Les frais de scolarité pour l’enseignement secondaire dans une école publique dans un pays comme le mien revient à près de 12 dollars par an. J'ai même payé la moitié parce que j'ai bénéficié de la remise offerte aux enseignants des écoles publiques à l'instar de ma mère. Une organisation caritative américaine sera toutefois capable de collecter jusqu'à un million de dollars pour scolariser 100 enfants dans un pays comme le Togo et sera applaudie pour cette supercherie. Les revenus de ces organismes de bienfaisance sont souvent bien supérieurs au budget du ministère de l’éducation de nos pays. Des images d'enfants souriants et heureux seront utilisées sur leurs pages des réseaux sociaux pour décrire comment, grâce à eux, 100 enfants pauvres, de préférence des filles (ça se vend mieux), probablement des orphelins dont les parents sont morts de la guerre, de la famine, du VIH et plus récemment de la fascinante maladie Ebola, reçoivent maintenant une éducation grâce à la générosité d’amoureux humanistes aimants des donateurs américains.

Qui d’ailleurs est cette la Katie Myler et sur quoi porte cet article? Elle fait partie des héros américains récompensés par de nombreux prix pour son travail philanthropique remarquable.

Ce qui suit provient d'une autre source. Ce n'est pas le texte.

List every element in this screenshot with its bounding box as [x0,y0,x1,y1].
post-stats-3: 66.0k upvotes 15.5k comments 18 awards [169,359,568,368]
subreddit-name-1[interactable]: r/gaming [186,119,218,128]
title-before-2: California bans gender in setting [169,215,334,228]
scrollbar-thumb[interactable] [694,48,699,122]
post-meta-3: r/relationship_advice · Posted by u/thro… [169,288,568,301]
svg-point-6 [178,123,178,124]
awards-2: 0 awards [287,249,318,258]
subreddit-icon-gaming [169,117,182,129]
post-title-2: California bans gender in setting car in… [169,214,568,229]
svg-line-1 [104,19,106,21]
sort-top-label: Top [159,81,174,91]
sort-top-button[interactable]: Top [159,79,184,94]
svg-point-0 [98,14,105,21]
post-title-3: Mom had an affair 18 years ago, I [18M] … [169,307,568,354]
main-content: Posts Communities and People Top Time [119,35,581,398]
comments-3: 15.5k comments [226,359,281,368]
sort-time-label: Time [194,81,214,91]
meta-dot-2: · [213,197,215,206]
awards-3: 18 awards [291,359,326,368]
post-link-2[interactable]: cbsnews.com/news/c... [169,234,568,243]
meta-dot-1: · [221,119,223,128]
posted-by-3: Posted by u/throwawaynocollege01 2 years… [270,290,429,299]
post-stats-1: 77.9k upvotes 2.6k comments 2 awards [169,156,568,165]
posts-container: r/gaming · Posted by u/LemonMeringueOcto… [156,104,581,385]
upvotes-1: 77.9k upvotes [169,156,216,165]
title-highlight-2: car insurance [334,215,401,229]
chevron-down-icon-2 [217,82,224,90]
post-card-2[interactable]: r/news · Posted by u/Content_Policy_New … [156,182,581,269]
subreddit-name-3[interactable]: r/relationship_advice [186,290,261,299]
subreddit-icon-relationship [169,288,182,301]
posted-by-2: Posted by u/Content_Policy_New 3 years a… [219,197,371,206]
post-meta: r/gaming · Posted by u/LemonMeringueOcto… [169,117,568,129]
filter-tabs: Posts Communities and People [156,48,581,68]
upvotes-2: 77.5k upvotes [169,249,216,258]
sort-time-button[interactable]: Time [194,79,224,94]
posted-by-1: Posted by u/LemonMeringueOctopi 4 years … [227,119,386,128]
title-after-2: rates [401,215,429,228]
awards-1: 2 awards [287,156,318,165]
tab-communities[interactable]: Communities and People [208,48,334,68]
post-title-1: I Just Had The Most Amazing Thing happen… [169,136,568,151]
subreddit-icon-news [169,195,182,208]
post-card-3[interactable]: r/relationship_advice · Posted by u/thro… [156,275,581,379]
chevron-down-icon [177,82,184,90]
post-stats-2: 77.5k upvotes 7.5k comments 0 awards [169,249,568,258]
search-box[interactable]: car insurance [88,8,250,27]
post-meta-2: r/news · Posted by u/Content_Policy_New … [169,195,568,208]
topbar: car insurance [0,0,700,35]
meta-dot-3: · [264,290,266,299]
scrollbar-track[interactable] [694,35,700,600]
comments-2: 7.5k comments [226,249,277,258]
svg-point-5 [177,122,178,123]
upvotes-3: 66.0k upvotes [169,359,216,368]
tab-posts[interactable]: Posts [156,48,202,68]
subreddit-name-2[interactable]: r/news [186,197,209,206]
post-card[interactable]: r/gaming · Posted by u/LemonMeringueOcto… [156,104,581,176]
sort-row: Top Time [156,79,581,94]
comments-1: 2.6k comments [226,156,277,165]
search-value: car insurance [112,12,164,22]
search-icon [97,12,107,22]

Elle est désormais sous les feux de la rampe pour avoir dissimulé les actes de violence perpétrés contre de nombreuses filles libériennes qui ont été violées par son ex-amoureux maintenant décédé des suites du VIH mais s’est assuré d’avoir étendu sa « charité » aux clients de leur école appelée « More Than Me »: des filles pauvres et vulnérables dans un pays ravagée par la guerre et Ebola.  Voilà : elle ne mérite pas plus qu'une phrase de mon article.

Il y a quelques semaines, alors que je suivais un programme à l'Université de Denver, j'avais discuté de la question de l’abus sexuel des enfants par des missionnaires occidentaux en Afrique avec la conférencière principale, la révérende Tracy Blackmon, une des principales activistes de Black Lives Matter. Elle a partagé avec nous son projet de mise en évidence de la culture du viol dans « l’industrie » de l'Église lorsqu'elle s'exprimera devant le pape quelques semaines après notre événement à Denver. Je lui ai dit d’ajouter qu’aujourd’hui, le monde s’intéresse de plus en plus au viol de « garçons Blancs » par des prêtres catholiques, comme l’ont déclaré de nombreuses victimes. Mais pendant tant de siècles, des milliers de filles et de garçons Noirs ont été violés par des missionnaires en Afrique, et personne ne s'en est jamais soucié.

En Afrique, nos garçons et nos filles ne sont pas simplement violés par ces héros du salut qui distribuent des billets d’entrée au paradis. Ils sont aussi violés par des travailleurs des organisations caritatives occidentales et, pire encore, par les casques bleus des Nations Unies. Avant mon voyage à Denver, j'étais au Cameroun pour une formation des femmes sur les mouvements citoyens quand l'une des formatrices originaires de la République centrafricaine a expliqué comment les casques bleus des Nations Unies avaient violé de nombreux enfants dans son pays dont un petit garçon de 4 ans est décédé à la suite d'une infection. Son récit sur la façon dont le pauvre garçon ne pouvait plus faire ses selles, gonflait et mourut dans la douleur m’avait donné la chair de poule. Des enfants ont été violés en échange de quelque chose d'aussi banal que de l'eau potable. Mais jusqu'à ce jour, toutes les tentatives pour traduire ces soldats français en justice ont échouées. La même chose s’est produite à Haïti, en RDC, au Soudan et la liste est longue. Les gouvernements des pays d’origine de ces soldats ont agi exactement comme Katie Meyer. Ils ne se sont préoccupés que de leur image et ont fait tout ce qui était en leur pouvoir pour faire taire ces viols, en imputant la responsabilité au peuple, à leur culture et au pays. Ceci, parce que dès le début, ils n’ont jamais été là pour le peuple.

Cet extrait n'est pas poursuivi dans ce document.